What I thought was going to be a mystery about a missing teen turned into a story that wasn’t quite non-linear, but wasn’t quite linear, either. The disappearance of Tommy Smythe has confounded the small Texas town where he lived. The story is told in first person, one sided conversations with law enforcement, scraps of notebook paper with Tommy’s thoughts on them, and 3rd person vignettes. While I am a fan of unusual narratives, I have to say that the first person conversations felt a little clunky at times and took me out of the story a bit. However, the story itself was so interesting that I was able to work around that particular aspect of the book. I loved the small town setting and the way that one particular pull out from the highway seemed to be a focal point for everyone’s stories. Having grown up in a small Texas town, it felt very familiar.
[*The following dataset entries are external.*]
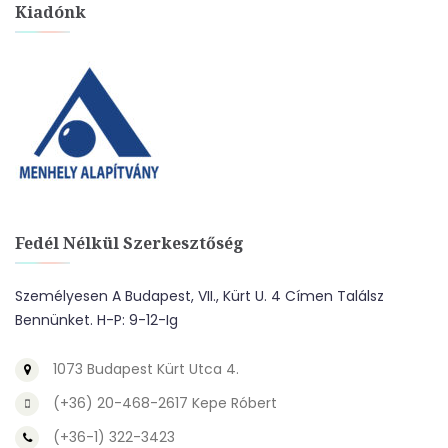
Kiadónk
Fedél Nélkül Szerkesztőség
Személyesen A Budapest, VII., Kürt U. 4 Címen Találsz
Bennünket. H-P: 9-12-Ig
1073 Budapest Kürt Utca 4.
(+36) 20-468-2617 Kepe Róbert
(+36-1) 322-3423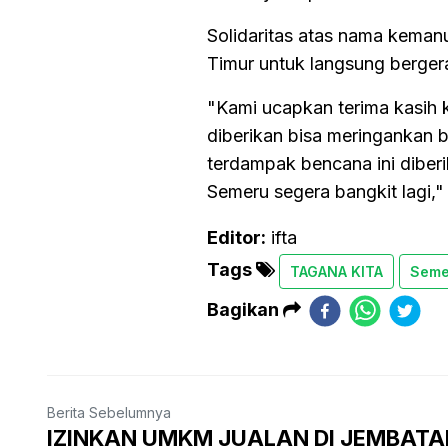
Solidaritas atas nama keman
Timur untuk langsung berger
"Kami ucapkan terima kasih
diberikan bisa meringankan 
terdampak bencana ini dibe
Semeru segera bangkit lagi,"
Editor:
ifta
Tags
TAGANA KITA
Seme
Bagikan
Berita Sebelumnya
IZINKAN UMKM JUALAN DI JEMBATA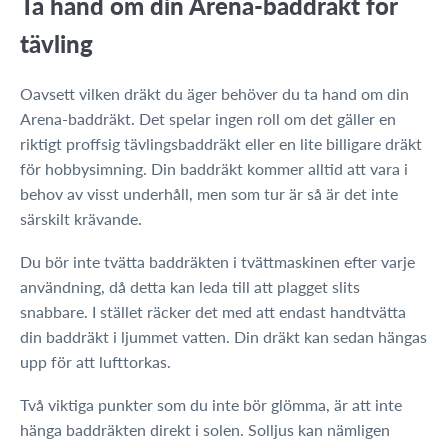
Ta hand om din Arena-baddräkt för
tävling
Oavsett vilken dräkt du äger behöver du ta hand om din
Arena-baddräkt. Det spelar ingen roll om det gäller en
riktigt proffsig tävlingsbaddräkt eller en lite billigare dräkt
för hobbysimning. Din baddräkt kommer alltid att vara i
behov av visst underhåll, men som tur är så är det inte
särskilt krävande.
Du bör inte tvätta baddräkten i tvättmaskinen efter varje
användning, då detta kan leda till att plagget slits
snabbare. I stället räcker det med att endast handtvätta
din baddräkt i ljummet vatten. Din dräkt kan sedan hängas
upp för att lufttorkas.
Två viktiga punkter som du inte bör glömma, är att inte
hänga baddräkten direkt i solen. Solljus kan nämligen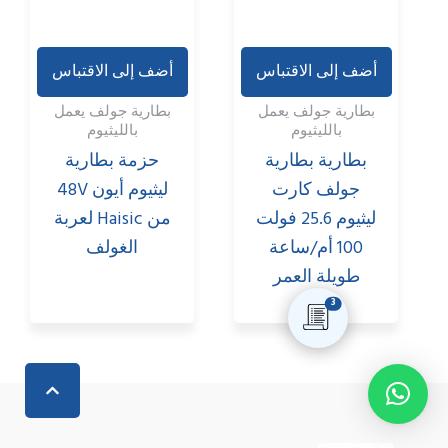
أضف إلى الاقتباس
أضف إلى الاقتباس
بطارية جولف يعمل
بطارية جولف يعمل
بالليثيوم
بالليثيوم
بطارية بطارية
حزمة بطارية
جولف كارت
ليثيوم أيون 48V
ليثيوم 25.6 فولت
من Haisic لعربة
100 أم/ساعة
الغولف
طويلة العمر
3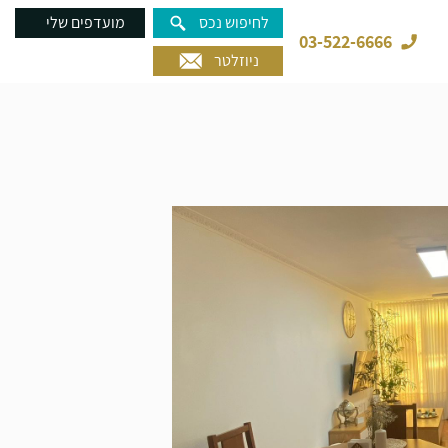
לחיפוש נכס
מועדפים שלי
03-522-6666
ניוזלטר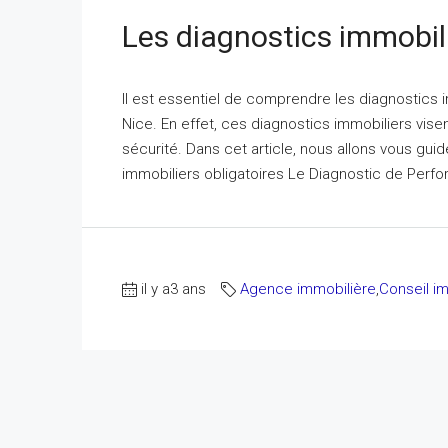
Les diagnostics immobili
Il est essentiel de comprendre les diagnostics i
Nice. En effet, ces diagnostics immobiliers visent
sécurité. Dans cet article, nous allons vous guid
immobiliers obligatoires Le Diagnostic de Perf
il y a3 ans
Agence immobilière
,
Conseil im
The 3rd person vignettes were my favorite . The stories were heartbreaking and fascinating, giving the reader the ability to look in on the lives of characters from all ages and life experiences. While they all seemed distinct from each other, I soon realized that a ribbon of connectedness did tie them together, however loosely. I liked the idea that whether it is by the places we visit or the people we know, we are all a part of some sort of greater web of existence. In the middle of it all was Tommy’s influence, which was interesting since his presence in the story was non-corporeal. While some knew him from school, others only heard about his disappearance, but it still played on everyone’s mind in one way or another. It was the kind of book that made me look of into the distance and think about what I just read and about the lives of the people that we were able to peek into, however briefly. This narrative style won’t be for everyone, but if you like unusual stories and storytelling techniques, I think Evidence of Things Not Seen is a book that you should read.